— Records to use —

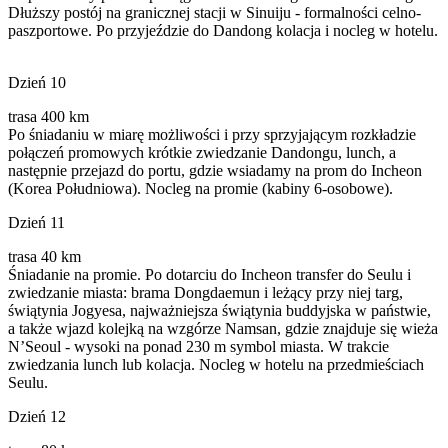
Dłuższy postój na granicznej stacji w Sinuiju - formalności celno-
paszportowe. Po przyjeździe do Dandong kolacja i nocleg w hotelu.
Dzień 10
trasa 400 km
Po śniadaniu w miarę możliwości i przy sprzyjającym rozkładzie
połączeń promowych krótkie zwiedzanie Dandongu, lunch, a
następnie przejazd do portu, gdzie wsiadamy na prom do Incheon
(Korea Południowa). Nocleg na promie (kabiny 6-osobowe).
Dzień 11
trasa 40 km
Śniadanie na promie. Po dotarciu do Incheon transfer do Seulu i
zwiedzanie miasta: brama Dongdaemun i leżący przy niej targ,
świątynia Jogyesa, najważniejsza świątynia buddyjska w państwie,
a także wjazd kolejką na wzgórze Namsan, gdzie znajduje się wieża
N’Seoul - wysoki na ponad 230 m symbol miasta. W trakcie
zwiedzania lunch lub kolacja. Nocleg w hotelu na przedmieściach
Seulu.
Dzień 12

— Task item —
The pictures in the entries above should be left out; all else must be copied exactly.

— Answer for this exercise —
Dłuższy postój na granicznej stacji w Sinuiju - formalności celno-
paszportowe. Po przyjeździe do Dandong kolacja i nocleg w hotelu.
Dzień 10
trasa 400 km
Po śniadaniu w miarę możliwości i przy sprzyjającym rozkładzie
połączeń promowych krótkie zwiedzanie Dandongu, lunch, a
następnie przejazd do portu, gdzie wsiadamy na prom do Incheon
(Korea Południowa). Nocleg na promie (kabiny 6-osobowe).
Dzień 11
trasa 40 km
Śniadanie na promie. Po dotarciu do Incheon transfer do Seulu i
zwiedzanie miasta: brama Dongdaemun i leżący przy niej targ,
świątynia Jogyesa, najważniejsza świątynia buddyjska w państwie,
a także wjazd kolejką na wzgórze Namsan, gdzie znajduje się wieża
N’Seoul - wysoki na ponad 230 m symbol miasta. W trakcie
zwiedzania lunch lub kolacja. Nocleg w hotelu na przedmieściach
Seulu.
Dzień 12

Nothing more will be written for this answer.